-------- SUPPLIED INFORMATION
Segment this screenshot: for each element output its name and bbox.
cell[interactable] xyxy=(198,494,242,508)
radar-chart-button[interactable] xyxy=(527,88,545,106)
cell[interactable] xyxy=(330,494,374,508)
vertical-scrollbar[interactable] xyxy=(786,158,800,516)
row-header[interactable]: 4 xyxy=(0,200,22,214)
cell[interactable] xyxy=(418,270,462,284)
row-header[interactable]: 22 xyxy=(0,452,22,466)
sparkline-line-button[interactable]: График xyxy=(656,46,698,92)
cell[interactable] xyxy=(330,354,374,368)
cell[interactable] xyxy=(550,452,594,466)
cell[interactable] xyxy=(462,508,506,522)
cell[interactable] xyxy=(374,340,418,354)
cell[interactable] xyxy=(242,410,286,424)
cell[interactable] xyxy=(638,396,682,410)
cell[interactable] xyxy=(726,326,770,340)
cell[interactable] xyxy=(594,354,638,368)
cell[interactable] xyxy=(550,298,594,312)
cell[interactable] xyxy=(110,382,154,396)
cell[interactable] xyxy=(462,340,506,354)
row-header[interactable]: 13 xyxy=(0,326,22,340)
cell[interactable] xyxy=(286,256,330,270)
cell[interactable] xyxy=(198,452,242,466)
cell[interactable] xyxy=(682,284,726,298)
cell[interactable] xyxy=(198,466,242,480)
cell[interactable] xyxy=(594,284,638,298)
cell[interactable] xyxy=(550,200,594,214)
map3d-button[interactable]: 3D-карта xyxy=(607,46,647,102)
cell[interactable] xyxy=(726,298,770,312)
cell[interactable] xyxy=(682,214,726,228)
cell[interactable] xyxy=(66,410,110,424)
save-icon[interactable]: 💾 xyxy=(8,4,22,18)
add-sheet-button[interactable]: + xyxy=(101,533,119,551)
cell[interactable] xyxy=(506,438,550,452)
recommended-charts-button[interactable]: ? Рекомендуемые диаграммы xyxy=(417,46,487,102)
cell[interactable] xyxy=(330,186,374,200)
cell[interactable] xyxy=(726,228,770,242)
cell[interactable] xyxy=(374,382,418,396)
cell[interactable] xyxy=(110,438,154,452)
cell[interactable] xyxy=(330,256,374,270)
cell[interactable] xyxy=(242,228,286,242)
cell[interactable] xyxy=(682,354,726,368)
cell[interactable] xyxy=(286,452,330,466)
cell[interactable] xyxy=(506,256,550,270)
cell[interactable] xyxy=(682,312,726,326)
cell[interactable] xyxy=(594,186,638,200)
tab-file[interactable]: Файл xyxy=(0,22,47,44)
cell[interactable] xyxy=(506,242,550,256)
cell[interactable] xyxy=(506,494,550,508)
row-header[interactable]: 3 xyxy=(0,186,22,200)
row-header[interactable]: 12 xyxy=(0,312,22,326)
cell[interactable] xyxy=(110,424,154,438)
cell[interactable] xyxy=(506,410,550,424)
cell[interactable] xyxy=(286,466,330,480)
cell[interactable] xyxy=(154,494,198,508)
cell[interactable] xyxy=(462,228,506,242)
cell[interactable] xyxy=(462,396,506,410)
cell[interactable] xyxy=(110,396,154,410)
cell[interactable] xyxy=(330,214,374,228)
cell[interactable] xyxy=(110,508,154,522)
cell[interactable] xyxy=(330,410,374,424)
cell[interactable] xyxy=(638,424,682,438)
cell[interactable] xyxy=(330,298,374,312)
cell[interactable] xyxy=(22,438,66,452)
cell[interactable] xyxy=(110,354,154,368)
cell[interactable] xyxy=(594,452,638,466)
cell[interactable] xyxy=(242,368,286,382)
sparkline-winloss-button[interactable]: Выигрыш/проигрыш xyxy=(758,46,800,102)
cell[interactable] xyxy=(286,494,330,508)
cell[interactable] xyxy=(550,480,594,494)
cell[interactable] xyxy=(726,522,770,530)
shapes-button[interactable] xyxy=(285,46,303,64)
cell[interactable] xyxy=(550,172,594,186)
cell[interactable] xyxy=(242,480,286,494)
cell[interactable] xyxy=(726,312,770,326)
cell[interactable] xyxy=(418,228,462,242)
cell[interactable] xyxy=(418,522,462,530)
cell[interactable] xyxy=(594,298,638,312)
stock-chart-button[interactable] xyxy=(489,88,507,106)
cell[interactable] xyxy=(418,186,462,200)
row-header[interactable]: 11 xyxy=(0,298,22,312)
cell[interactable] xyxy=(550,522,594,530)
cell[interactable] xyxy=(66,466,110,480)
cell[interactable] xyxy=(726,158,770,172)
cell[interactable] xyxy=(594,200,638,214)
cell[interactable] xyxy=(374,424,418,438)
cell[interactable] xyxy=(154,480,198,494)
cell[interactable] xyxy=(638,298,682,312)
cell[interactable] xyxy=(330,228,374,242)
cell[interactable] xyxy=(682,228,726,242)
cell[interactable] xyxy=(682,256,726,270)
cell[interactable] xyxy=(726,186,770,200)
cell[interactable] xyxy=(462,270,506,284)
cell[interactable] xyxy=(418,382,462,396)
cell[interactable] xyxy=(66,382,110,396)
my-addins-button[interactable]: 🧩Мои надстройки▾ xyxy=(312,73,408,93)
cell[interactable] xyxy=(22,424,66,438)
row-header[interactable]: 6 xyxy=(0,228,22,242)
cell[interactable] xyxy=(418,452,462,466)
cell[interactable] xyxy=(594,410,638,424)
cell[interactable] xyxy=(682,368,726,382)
----------------
(WHAT THIS TASK INVOLVES) Retype the entries exactly, including every line.

(ANSWER SPACE)
Segment this screenshot: for each element output its name and bbox.
cell[interactable] xyxy=(198,494,242,508)
radar-chart-button[interactable] xyxy=(527,88,545,106)
cell[interactable] xyxy=(330,494,374,508)
vertical-scrollbar[interactable] xyxy=(786,158,800,516)
row-header[interactable]: 4 xyxy=(0,200,22,214)
cell[interactable] xyxy=(418,270,462,284)
row-header[interactable]: 22 xyxy=(0,452,22,466)
sparkline-line-button[interactable]: График xyxy=(656,46,698,92)
cell[interactable] xyxy=(330,354,374,368)
cell[interactable] xyxy=(550,452,594,466)
cell[interactable] xyxy=(462,508,506,522)
cell[interactable] xyxy=(374,340,418,354)
cell[interactable] xyxy=(242,410,286,424)
cell[interactable] xyxy=(638,396,682,410)
cell[interactable] xyxy=(726,326,770,340)
cell[interactable] xyxy=(594,354,638,368)
cell[interactable] xyxy=(550,298,594,312)
cell[interactable] xyxy=(110,382,154,396)
cell[interactable] xyxy=(462,340,506,354)
row-header[interactable]: 13 xyxy=(0,326,22,340)
cell[interactable] xyxy=(286,256,330,270)
cell[interactable] xyxy=(198,452,242,466)
cell[interactable] xyxy=(682,284,726,298)
cell[interactable] xyxy=(198,466,242,480)
cell[interactable] xyxy=(594,284,638,298)
cell[interactable] xyxy=(550,200,594,214)
map3d-button[interactable]: 3D-карта xyxy=(607,46,647,102)
cell[interactable] xyxy=(726,298,770,312)
cell[interactable] xyxy=(682,214,726,228)
cell[interactable] xyxy=(66,410,110,424)
save-icon[interactable]: 💾 xyxy=(8,4,22,18)
add-sheet-button[interactable]: + xyxy=(101,533,119,551)
cell[interactable] xyxy=(506,438,550,452)
recommended-charts-button[interactable]: ? Рекомендуемые диаграммы xyxy=(417,46,487,102)
cell[interactable] xyxy=(330,186,374,200)
cell[interactable] xyxy=(726,228,770,242)
cell[interactable] xyxy=(374,382,418,396)
cell[interactable] xyxy=(110,438,154,452)
cell[interactable] xyxy=(330,256,374,270)
cell[interactable] xyxy=(242,228,286,242)
cell[interactable] xyxy=(682,354,726,368)
cell[interactable] xyxy=(286,452,330,466)
cell[interactable] xyxy=(506,256,550,270)
cell[interactable] xyxy=(682,312,726,326)
cell[interactable] xyxy=(594,186,638,200)
tab-file[interactable]: Файл xyxy=(0,22,47,44)
cell[interactable] xyxy=(506,242,550,256)
cell[interactable] xyxy=(506,494,550,508)
row-header[interactable]: 3 xyxy=(0,186,22,200)
row-header[interactable]: 12 xyxy=(0,312,22,326)
cell[interactable] xyxy=(110,424,154,438)
cell[interactable] xyxy=(506,410,550,424)
cell[interactable] xyxy=(286,466,330,480)
cell[interactable] xyxy=(154,494,198,508)
cell[interactable] xyxy=(462,228,506,242)
cell[interactable] xyxy=(462,396,506,410)
cell[interactable] xyxy=(110,396,154,410)
cell[interactable] xyxy=(330,214,374,228)
cell[interactable] xyxy=(110,508,154,522)
cell[interactable] xyxy=(330,410,374,424)
cell[interactable] xyxy=(638,424,682,438)
cell[interactable] xyxy=(330,298,374,312)
cell[interactable] xyxy=(22,438,66,452)
cell[interactable] xyxy=(110,354,154,368)
cell[interactable] xyxy=(594,452,638,466)
cell[interactable] xyxy=(242,368,286,382)
sparkline-winloss-button[interactable]: Выигрыш/проигрыш xyxy=(758,46,800,102)
cell[interactable] xyxy=(286,494,330,508)
cell[interactable] xyxy=(550,480,594,494)
cell[interactable] xyxy=(726,522,770,530)
shapes-button[interactable] xyxy=(285,46,303,64)
cell[interactable] xyxy=(550,172,594,186)
cell[interactable] xyxy=(242,480,286,494)
cell[interactable] xyxy=(726,312,770,326)
cell[interactable] xyxy=(418,228,462,242)
cell[interactable] xyxy=(418,522,462,530)
cell[interactable] xyxy=(594,298,638,312)
stock-chart-button[interactable] xyxy=(489,88,507,106)
cell[interactable] xyxy=(418,186,462,200)
row-header[interactable]: 11 xyxy=(0,298,22,312)
cell[interactable] xyxy=(550,522,594,530)
cell[interactable] xyxy=(66,466,110,480)
cell[interactable] xyxy=(726,158,770,172)
cell[interactable] xyxy=(594,200,638,214)
cell[interactable] xyxy=(374,424,418,438)
cell[interactable] xyxy=(154,480,198,494)
cell[interactable] xyxy=(638,298,682,312)
cell[interactable] xyxy=(330,228,374,242)
cell[interactable] xyxy=(682,228,726,242)
cell[interactable] xyxy=(682,256,726,270)
cell[interactable] xyxy=(726,186,770,200)
cell[interactable] xyxy=(462,270,506,284)
cell[interactable] xyxy=(418,382,462,396)
cell[interactable] xyxy=(66,382,110,396)
my-addins-button[interactable]: 🧩Мои надстройки▾ xyxy=(312,73,408,93)
cell[interactable] xyxy=(22,424,66,438)
row-header[interactable]: 6 xyxy=(0,228,22,242)
cell[interactable] xyxy=(418,452,462,466)
cell[interactable] xyxy=(594,410,638,424)
cell[interactable] xyxy=(682,368,726,382)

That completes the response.